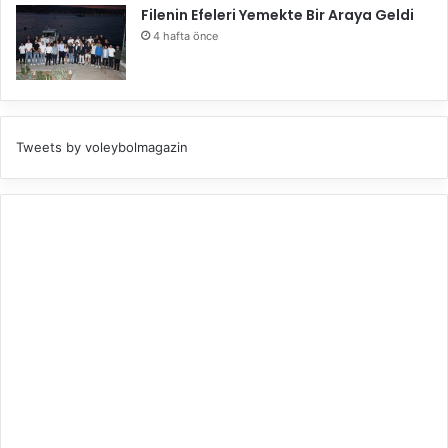
Filenin Efeleri Yemekte Bir Araya Geldi
4 hafta önce
Tweets by voleybolmagazin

--- Assignment ---
The listing should be transcribed exactly. No picture is to appear in the transcription.

--- Solution to this task ---
Filenin Efeleri Yemekte Bir Araya Geldi
4 hafta önce
Tweets by voleybolmagazin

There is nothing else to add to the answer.